Segment Open

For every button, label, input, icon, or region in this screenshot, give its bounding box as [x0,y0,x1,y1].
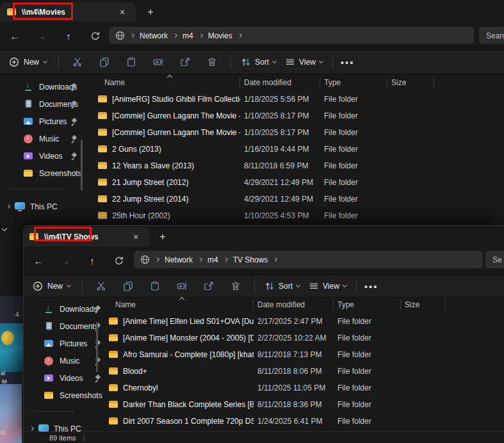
file-name: [AnimeRG] Studio Ghibli Film Collection … [112,95,240,104]
sort-button[interactable]: Sort [264,281,300,291]
sidebar-item[interactable]: Music [24,352,106,369]
file-row[interactable]: 21 Jump Street (2012) 4/29/2021 12:49 PM… [95,174,504,191]
new-tab-button[interactable]: + [156,230,170,244]
chevron-down-icon [43,59,47,63]
view-icon [285,58,295,67]
file-row[interactable]: [Commie] Gurren Lagann The Movie - Th...… [95,124,504,141]
column-header-size[interactable]: Size [387,74,434,91]
sidebar-scrollbar[interactable] [96,322,98,372]
sidebar-item[interactable]: Pictures [0,113,95,130]
share-button[interactable] [195,281,222,291]
sidebar-item[interactable]: Documents [24,318,106,335]
chevron-down-icon [67,283,71,287]
column-header-name[interactable]: Name [106,296,254,313]
file-row[interactable]: 22 Jump Street (2014) 4/29/2021 12:49 PM… [95,191,504,207]
chevron-right-icon [273,257,277,262]
file-row[interactable]: Chernobyl 1/11/2025 11:05 PM File folder [106,380,504,396]
tab-close-icon[interactable]: × [130,232,142,242]
sidebar-item[interactable]: Pictures [24,335,106,352]
column-header-size[interactable]: Size [401,296,446,313]
chevron-right-icon[interactable] [6,204,10,209]
sort-button[interactable]: Sort [241,57,276,67]
up-button[interactable]: ↑ [83,251,102,270]
breadcrumb-network[interactable]: Network [140,31,168,40]
copy-button[interactable] [115,281,142,291]
more-options-button[interactable]: ••• [341,57,355,68]
cut-button[interactable] [88,281,115,291]
rename-icon [153,57,163,67]
view-button[interactable]: View [285,58,323,67]
breadcrumb-tv-shows[interactable]: TV Shows [233,255,268,264]
file-name: 25th Hour (2002) [112,211,170,220]
back-button[interactable]: ← [29,251,48,270]
copy-button[interactable] [91,57,118,67]
column-header-date[interactable]: Date modified [254,296,334,313]
sidebar: Downloads Documents Pictures Music [24,296,106,431]
paste-button[interactable] [142,281,168,291]
this-pc-icon [38,424,49,432]
new-button[interactable]: New [9,57,53,67]
column-header-type[interactable]: Type [334,296,401,313]
new-tab-button[interactable]: + [143,5,158,19]
toolbar-divider [231,55,231,69]
column-header-name[interactable]: Name [95,74,240,91]
up-button[interactable]: ↑ [59,26,78,45]
breadcrumb-m4[interactable]: m4 [183,31,193,40]
sidebar-item-icon [23,134,33,144]
sidebar-item-label: Music [60,357,79,366]
sidebar-item[interactable]: Downloads [0,78,95,95]
tab-close-icon[interactable]: × [117,7,128,17]
share-button[interactable] [172,57,199,67]
file-row[interactable]: 2 Guns (2013) 1/16/2019 4:44 PM File fol… [95,141,504,157]
file-row[interactable]: Blood+ 8/11/2018 8:06 PM File folder [106,363,504,380]
file-row[interactable]: Darker Than Black Complete Series [BluR.… [106,396,504,413]
breadcrumb-m4[interactable]: m4 [207,255,218,264]
address-bar[interactable]: Network m4 Movies [109,27,474,44]
file-type: File folder [320,95,387,104]
sidebar-item[interactable]: Documents [0,95,95,113]
breadcrumb-network[interactable]: Network [165,255,193,264]
rename-button[interactable] [145,57,172,67]
column-header-type[interactable]: Type [320,74,387,91]
annotation-highlight [13,3,73,20]
file-type: File folder [320,211,387,220]
delete-button[interactable] [222,281,249,291]
column-header-date[interactable]: Date modified [240,74,320,91]
rename-button[interactable] [168,281,195,291]
sidebar-item[interactable]: Screenshots [24,387,106,404]
more-options-button[interactable]: ••• [364,281,378,292]
file-row[interactable]: [Commie] Gurren Lagann The Movie - Ch...… [95,108,504,124]
new-button[interactable]: New [33,281,77,291]
view-button[interactable]: View [309,282,346,291]
file-row[interactable]: Afro Samurai - Complete [1080p] [khatak.… [106,346,504,363]
sidebar-item[interactable]: Videos [24,369,106,387]
file-row[interactable]: Dirt 2007 Season 1 Complete 720p DSNP...… [106,413,504,430]
folder-icon [97,194,108,204]
file-name: 2 Guns (2013) [112,145,161,154]
breadcrumb-movies[interactable]: Movies [208,31,232,40]
cut-button[interactable] [64,57,91,67]
toolbar-divider [82,279,83,293]
search-box[interactable]: Se [485,251,504,268]
address-bar[interactable]: Network m4 TV Shows [134,251,483,268]
refresh-button[interactable] [110,251,129,270]
file-row[interactable]: 12 Years a Slave (2013) 8/11/2018 6:59 P… [95,157,504,174]
chevron-right-icon[interactable] [29,426,34,431]
window-tv-shows: \\m4\TV Shows × + ← → ↑ Network m4 TV Sh… [23,225,504,443]
file-date-modified: 8/11/2018 6:59 PM [240,161,320,170]
sidebar-item-this-pc[interactable]: This PC [0,198,95,215]
refresh-button[interactable] [86,26,105,45]
sidebar-item-icon [23,151,33,161]
sidebar-scrollbar[interactable] [81,140,83,191]
back-button[interactable]: ← [5,26,24,45]
paste-button[interactable] [118,57,145,67]
search-box[interactable]: Searc [479,27,504,44]
file-row[interactable]: [AnimeRG] Studio Ghibli Film Collection … [95,91,504,108]
window-content: Downloads Documents Pictures Music [24,296,504,431]
file-row[interactable]: [Anime Time] Elfen Lied S01+OVA [Dual ..… [106,313,504,330]
delete-button[interactable] [199,57,225,67]
file-row[interactable]: [Anime Time] Monster (2004 - 2005) [Du..… [106,330,504,346]
sidebar-item-this-pc[interactable]: This PC [24,420,106,431]
file-row[interactable]: 25th Hour (2002) 1/10/2025 4:53 PM File … [95,207,504,224]
sidebar-item[interactable]: Downloads [24,300,106,318]
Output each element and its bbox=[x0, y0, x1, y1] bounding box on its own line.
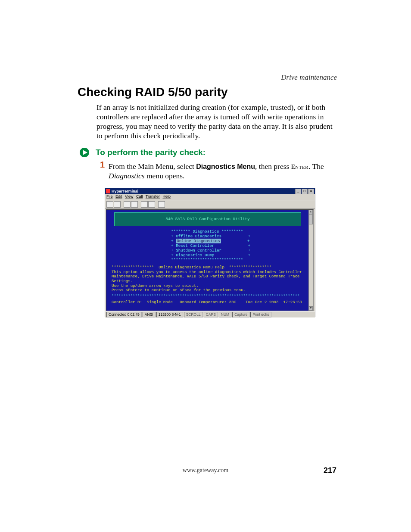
status-caps: CAPS bbox=[204, 312, 218, 317]
help-body: This option allows you to access the onl… bbox=[112, 270, 305, 293]
toolbar bbox=[105, 200, 315, 208]
toolbar-button[interactable] bbox=[114, 201, 121, 208]
maximize-button[interactable]: □ bbox=[302, 189, 308, 194]
diag-footer: ****************************** bbox=[171, 258, 243, 262]
procedure-arrow-icon bbox=[80, 148, 91, 157]
menu-transfer[interactable]: Transfer bbox=[146, 194, 160, 199]
footer-url: www.gateway.com bbox=[0, 467, 411, 474]
step-text-menu: Diagnostics Menu bbox=[196, 163, 255, 170]
toolbar-button[interactable] bbox=[158, 201, 165, 208]
section-header: Drive maintenance bbox=[281, 73, 337, 82]
toolbar-button[interactable] bbox=[131, 201, 138, 208]
menu-call[interactable]: Call bbox=[136, 194, 143, 199]
divider-stars: ****************************************… bbox=[106, 294, 309, 299]
status-connected: Connected 0:02:49 bbox=[106, 312, 142, 317]
status-emulation: ANSI bbox=[143, 312, 156, 317]
menu-item-shutdown[interactable]: + Shutdown Controller + bbox=[171, 248, 250, 253]
scrollbar[interactable]: ▲ ▼ bbox=[308, 210, 313, 311]
scroll-down-icon[interactable]: ▼ bbox=[309, 306, 313, 311]
controller-status-line: Controller 0: Single Mode Onboard Temper… bbox=[112, 300, 304, 305]
step-text-enter: Enter bbox=[291, 163, 308, 170]
status-capture: Capture bbox=[232, 312, 249, 317]
status-params: 115200 8-N-1 bbox=[156, 312, 183, 317]
menu-edit[interactable]: Edit bbox=[115, 194, 122, 199]
toolbar-button[interactable] bbox=[148, 201, 155, 208]
step-text: From the Main Menu, select Diagnostics M… bbox=[109, 162, 337, 181]
toolbar-button[interactable] bbox=[106, 201, 113, 208]
terminal-area: 840 SATA RAID Configuration Utility ****… bbox=[106, 209, 314, 311]
diag-header: ******** Diagnostics ********* bbox=[171, 229, 243, 234]
page-title: Checking RAID 5/50 parity bbox=[78, 85, 228, 99]
menu-file[interactable]: File bbox=[106, 194, 113, 199]
close-button[interactable]: × bbox=[308, 189, 314, 194]
step-text-pre: From the Main Menu, select bbox=[109, 162, 196, 171]
scroll-up-icon[interactable]: ▲ bbox=[309, 210, 313, 214]
status-echo: Print echo bbox=[250, 312, 271, 317]
window-title: HyperTerminal bbox=[112, 189, 138, 193]
step-text-mid: , then press bbox=[255, 162, 291, 171]
scroll-thumb[interactable] bbox=[309, 214, 313, 224]
step-text-post1: . The bbox=[308, 162, 324, 171]
status-num: NUM bbox=[219, 312, 231, 317]
step-text-ital: Diagnostics bbox=[109, 171, 145, 180]
toolbar-button[interactable] bbox=[141, 201, 148, 208]
help-section: ****************** Online Diagnostics Me… bbox=[112, 265, 304, 293]
menubar: File Edit View Call Transfer Help bbox=[105, 194, 315, 200]
intro-paragraph: If an array is not initialized during cr… bbox=[97, 103, 338, 141]
menu-item-reset[interactable]: + Reset Controller + bbox=[171, 243, 250, 248]
utility-banner: 840 SATA RAID Configuration Utility bbox=[114, 212, 301, 226]
menu-item-dump[interactable]: + Diagnostics Dump + bbox=[171, 253, 250, 258]
minimize-button[interactable]: _ bbox=[295, 189, 301, 194]
page-number: 217 bbox=[324, 466, 336, 475]
app-icon bbox=[106, 189, 110, 193]
status-scroll: SCROLL bbox=[184, 312, 203, 317]
procedure-heading: To perform the parity check: bbox=[96, 148, 206, 157]
menu-item-online-suffix: + bbox=[221, 239, 250, 243]
help-title: ****************** Online Diagnostics Me… bbox=[112, 265, 271, 270]
window-titlebar: HyperTerminal _ □ × bbox=[105, 188, 315, 194]
menu-item-online-prefix: + bbox=[171, 239, 176, 243]
menu-help[interactable]: Help bbox=[163, 194, 171, 199]
hyperterminal-statusbar: Connected 0:02:49 ANSI 115200 8-N-1 SCRO… bbox=[105, 311, 315, 317]
step-number: 1 bbox=[100, 160, 105, 170]
menu-view[interactable]: View bbox=[125, 194, 133, 199]
hyperterminal-window: HyperTerminal _ □ × File Edit View Call … bbox=[105, 188, 315, 317]
menu-item-online-selected[interactable]: Online Diagnostics bbox=[176, 239, 221, 243]
menu-item-offline[interactable]: + Offline Diagnostics + bbox=[171, 234, 250, 239]
toolbar-button[interactable] bbox=[124, 201, 131, 208]
diagnostics-menu: ******** Diagnostics ********* + Offline… bbox=[106, 230, 309, 263]
step-text-post2: menu opens. bbox=[145, 171, 185, 180]
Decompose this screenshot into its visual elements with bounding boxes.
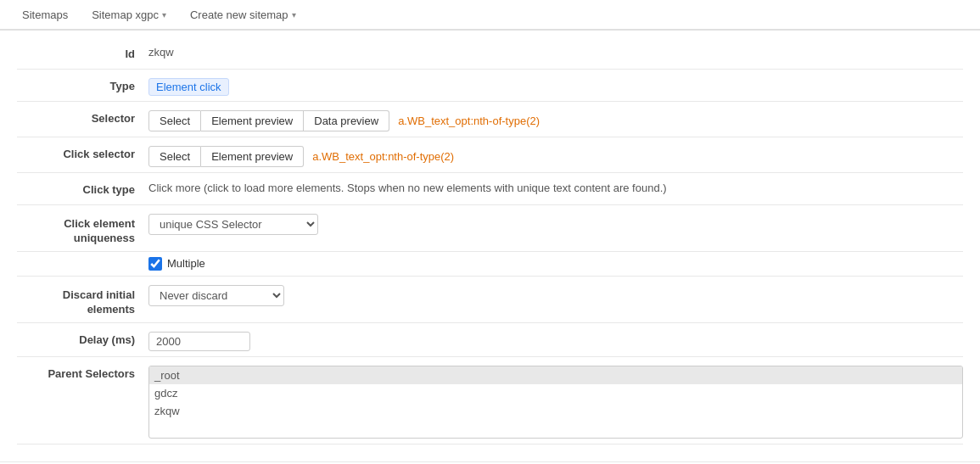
- id-row: Id zkqw: [17, 37, 963, 70]
- discard-row: Discard initial elements Never discard: [17, 277, 963, 323]
- parent-selectors-list[interactable]: _rootgdczzkqw: [148, 366, 963, 439]
- click-selector-css-value: a.WB_text_opt:nth-of-type(2): [312, 150, 454, 163]
- selector-css-value: a.WB_text_opt:nth-of-type(2): [398, 115, 540, 127]
- parent-selectors-label: Parent Selectors: [17, 362, 148, 382]
- click-type-label: Click type: [17, 178, 148, 198]
- click-uniqueness-value-area: unique CSS Selector: [148, 210, 963, 235]
- delay-input[interactable]: [148, 332, 250, 351]
- type-row: Type Element click: [17, 70, 963, 102]
- parent-selector-option[interactable]: _root: [149, 366, 962, 384]
- navbar-sitemap-xgpc-label: Sitemap xgpc: [92, 8, 159, 21]
- click-selector-element-preview-button[interactable]: Element preview: [201, 146, 304, 167]
- delay-label: Delay (ms): [17, 328, 148, 348]
- click-selector-label: Click selector: [17, 143, 148, 162]
- click-type-value-area: Click more (click to load more elements.…: [148, 178, 963, 194]
- multiple-label: Multiple: [167, 257, 205, 270]
- discard-value-area: Never discard: [148, 282, 963, 306]
- click-type-text: Click more (click to load more elements.…: [148, 179, 667, 197]
- click-uniqueness-row: Click element uniqueness unique CSS Sele…: [17, 205, 963, 252]
- multiple-checkbox[interactable]: [148, 257, 162, 271]
- parent-selectors-value-area: _rootgdczzkqw: [148, 362, 963, 439]
- discard-select[interactable]: Never discard: [148, 285, 284, 306]
- type-label: Type: [17, 75, 148, 94]
- navbar-item-create-sitemap[interactable]: Create new sitemap ▾: [178, 1, 308, 30]
- click-type-row: Click type Click more (click to load mor…: [17, 173, 963, 205]
- navbar: Sitemaps Sitemap xgpc ▾ Create new sitem…: [0, 0, 980, 31]
- delay-value-area: [148, 328, 963, 351]
- navbar-create-sitemap-label: Create new sitemap: [190, 8, 288, 21]
- navbar-item-sitemaps[interactable]: Sitemaps: [10, 1, 80, 30]
- parent-selectors-row: Parent Selectors _rootgdczzkqw: [17, 357, 963, 444]
- navbar-item-sitemap-xgpc[interactable]: Sitemap xgpc ▾: [80, 1, 178, 30]
- click-selector-buttons: Select Element preview a.WB_text_opt:nth…: [148, 146, 963, 167]
- click-selector-row: Click selector Select Element preview a.…: [17, 137, 963, 173]
- chevron-down-icon: ▾: [292, 10, 296, 20]
- selector-element-preview-button[interactable]: Element preview: [201, 110, 304, 131]
- id-text: zkqw: [148, 43, 174, 61]
- type-value: Element click: [148, 75, 963, 96]
- delay-row: Delay (ms): [17, 323, 963, 357]
- selector-value-area: Select Element preview Data preview a.WB…: [148, 107, 963, 131]
- selector-select-button[interactable]: Select: [148, 110, 201, 131]
- selector-label: Selector: [17, 107, 148, 126]
- selector-row: Selector Select Element preview Data pre…: [17, 102, 963, 137]
- id-label: Id: [17, 42, 148, 62]
- type-badge: Element click: [148, 78, 229, 96]
- discard-label: Discard initial elements: [17, 282, 148, 317]
- click-selector-select-button[interactable]: Select: [148, 146, 201, 167]
- selector-buttons: Select Element preview Data preview a.WB…: [148, 110, 963, 131]
- selector-data-preview-button[interactable]: Data preview: [304, 110, 389, 131]
- footer: Save selector Cancel https://blog.csdn.n…: [0, 461, 980, 464]
- parent-selector-option[interactable]: zkqw: [149, 402, 962, 420]
- click-selector-value-area: Select Element preview a.WB_text_opt:nth…: [148, 143, 963, 167]
- click-uniqueness-label: Click element uniqueness: [17, 210, 148, 246]
- navbar-sitemaps-label: Sitemaps: [22, 8, 68, 21]
- uniqueness-select[interactable]: unique CSS Selector: [148, 214, 318, 235]
- multiple-row: Multiple: [17, 252, 963, 277]
- parent-selector-option[interactable]: gdcz: [149, 384, 962, 402]
- form-content: Id zkqw Type Element click Selector Sele…: [0, 31, 980, 461]
- chevron-down-icon: ▾: [162, 10, 166, 20]
- id-value: zkqw: [148, 42, 963, 59]
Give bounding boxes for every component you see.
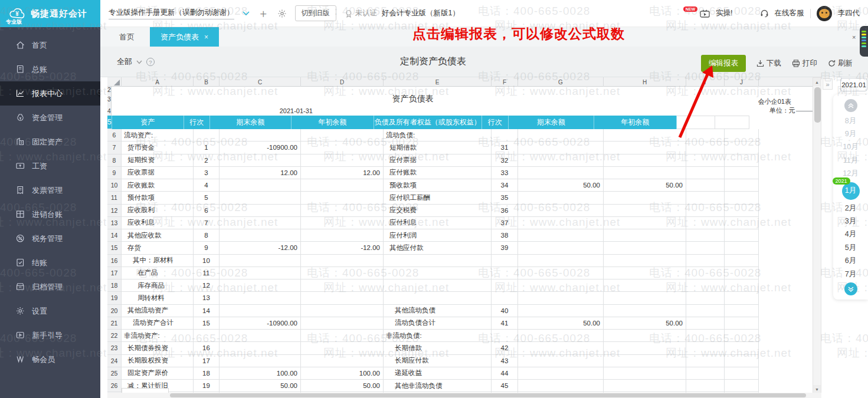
column-letter-G[interactable]: G — [518, 77, 604, 87]
table-cell[interactable] — [686, 217, 725, 229]
table-cell[interactable] — [686, 255, 725, 267]
sidebar-item-7[interactable]: 进销台账 — [0, 202, 100, 226]
table-cell[interactable] — [518, 330, 604, 342]
tab-balance-sheet[interactable]: 资产负债表 × — [150, 27, 219, 47]
vertical-scroll-thumb[interactable] — [814, 87, 821, 123]
table-cell[interactable] — [220, 217, 301, 229]
table-cell[interactable]: -12.00 — [220, 242, 301, 254]
header-cell-empty[interactable] — [715, 116, 749, 129]
video-practice-icon[interactable] — [700, 9, 710, 18]
table-cell[interactable]: -12.00 — [301, 242, 384, 254]
table-cell[interactable] — [492, 129, 518, 142]
table-cell[interactable] — [686, 330, 725, 342]
table-cell[interactable] — [220, 205, 301, 217]
header-cell[interactable]: 期末余额 — [210, 116, 291, 129]
table-cell[interactable]: 流动负债: — [384, 129, 492, 142]
month-item[interactable]: 9月 — [833, 127, 868, 140]
table-cell[interactable] — [301, 305, 384, 317]
table-cell[interactable]: 应付账款 — [384, 167, 492, 179]
table-cell[interactable] — [384, 267, 492, 279]
month-item[interactable]: 3月 — [833, 215, 868, 228]
table-cell[interactable] — [686, 142, 725, 154]
header-cell[interactable]: 期末余额 — [509, 116, 594, 129]
table-cell[interactable] — [301, 154, 384, 167]
table-cell[interactable]: 39 — [492, 242, 518, 254]
table-cell[interactable] — [686, 380, 725, 392]
month-item[interactable]: 8月 — [833, 114, 868, 127]
table-cell[interactable]: 18 — [194, 367, 220, 380]
table-cell[interactable]: 长期债券投资 — [122, 342, 194, 354]
table-cell[interactable] — [220, 355, 301, 367]
table-cell[interactable] — [686, 167, 725, 179]
gear-icon[interactable] — [277, 9, 287, 18]
table-cell[interactable]: 100.00 — [220, 367, 301, 380]
month-item[interactable]: 5月 — [833, 241, 868, 254]
table-cell[interactable]: 预付款项 — [122, 192, 194, 204]
table-cell[interactable]: 14 — [194, 305, 220, 317]
table-cell[interactable] — [301, 330, 384, 342]
table-cell[interactable]: -10900.00 — [220, 317, 301, 330]
month-item[interactable]: 4月 — [833, 228, 868, 241]
table-cell[interactable]: 4 — [194, 179, 220, 192]
table-cell[interactable]: 7 — [194, 217, 220, 229]
support-label[interactable]: 在线客服 — [775, 8, 804, 18]
header-cell[interactable]: 行次 — [482, 116, 509, 129]
table-cell[interactable] — [604, 305, 686, 317]
avatar[interactable] — [817, 6, 832, 21]
months-scroll-down-icon[interactable] — [844, 282, 857, 295]
table-cell[interactable]: 50.00 — [220, 380, 301, 392]
table-cell[interactable]: 应收账款 — [122, 179, 194, 192]
table-cell[interactable]: 1 — [194, 142, 220, 154]
table-cell[interactable] — [384, 255, 492, 267]
sidebar-item-6[interactable]: 发票管理 — [0, 178, 100, 202]
table-cell[interactable]: 非流动负债: — [384, 330, 492, 342]
table-cell[interactable]: 5 — [194, 192, 220, 204]
table-cell[interactable] — [604, 367, 686, 380]
table-cell[interactable]: 36 — [492, 205, 518, 217]
table-cell[interactable]: 其他应付款 — [384, 242, 492, 254]
table-cell[interactable] — [604, 255, 686, 267]
table-cell[interactable]: 33 — [492, 167, 518, 179]
table-cell[interactable] — [518, 142, 604, 154]
table-cell[interactable]: 流动资产合计 — [122, 317, 194, 330]
table-cell[interactable] — [686, 205, 725, 217]
table-cell[interactable] — [725, 142, 759, 154]
table-cell[interactable]: 长期借款 — [384, 342, 492, 354]
table-cell[interactable]: 13 — [194, 292, 220, 304]
table-cell[interactable] — [686, 229, 725, 242]
table-cell[interactable]: 50.00 — [518, 179, 604, 192]
table-cell[interactable] — [725, 267, 759, 279]
table-cell[interactable] — [518, 355, 604, 367]
horizontal-scroll-thumb[interactable] — [170, 393, 806, 397]
table-cell[interactable]: 50.00 — [518, 317, 604, 330]
sidebar-item-10[interactable]: 归档管理 — [0, 275, 100, 299]
table-cell[interactable] — [301, 255, 384, 267]
table-cell[interactable] — [686, 192, 725, 204]
table-cell[interactable]: 应收票据 — [122, 167, 194, 179]
table-cell[interactable]: 应收股利 — [122, 205, 194, 217]
table-cell[interactable] — [220, 229, 301, 242]
table-cell[interactable]: 32 — [492, 154, 518, 167]
table-cell[interactable]: 应付利润 — [384, 229, 492, 242]
table-cell[interactable] — [518, 242, 604, 254]
table-cell[interactable] — [518, 255, 604, 267]
table-cell[interactable]: 34 — [492, 179, 518, 192]
table-cell[interactable] — [194, 330, 220, 342]
table-cell[interactable]: 应交税费 — [384, 205, 492, 217]
months-scroll-up-icon[interactable] — [844, 99, 857, 112]
table-cell[interactable] — [220, 179, 301, 192]
table-cell[interactable] — [725, 205, 759, 217]
table-cell[interactable] — [686, 355, 725, 367]
table-cell[interactable] — [518, 205, 604, 217]
table-cell[interactable] — [604, 217, 686, 229]
table-cell[interactable]: -10900.00 — [220, 142, 301, 154]
table-cell[interactable]: 43 — [492, 355, 518, 367]
table-cell[interactable]: 50.00 — [604, 179, 686, 192]
table-cell[interactable]: 11 — [194, 267, 220, 279]
table-cell[interactable]: 短期投资 — [122, 154, 194, 167]
table-cell[interactable]: 递延收益 — [384, 367, 492, 380]
table-cell[interactable] — [518, 154, 604, 167]
table-cell[interactable]: 31 — [492, 142, 518, 154]
table-cell[interactable] — [725, 380, 759, 392]
table-cell[interactable] — [686, 292, 725, 304]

Segment Closed

> **Task item**
Whenever a line of the material above contains the string "selectors", copy that line out.

> **Result of the exercise**
- parent-selectors-list[interactable]: _rootgdczzkqw: [148, 366, 963, 439]
- parent-selectors-label: Parent Selectors: [17, 362, 148, 382]
- parent-selectors-value-area: _rootgdczzkqw: [148, 362, 963, 439]
- parent-selectors-row: Parent Selectors _rootgdczzkqw: [17, 357, 963, 444]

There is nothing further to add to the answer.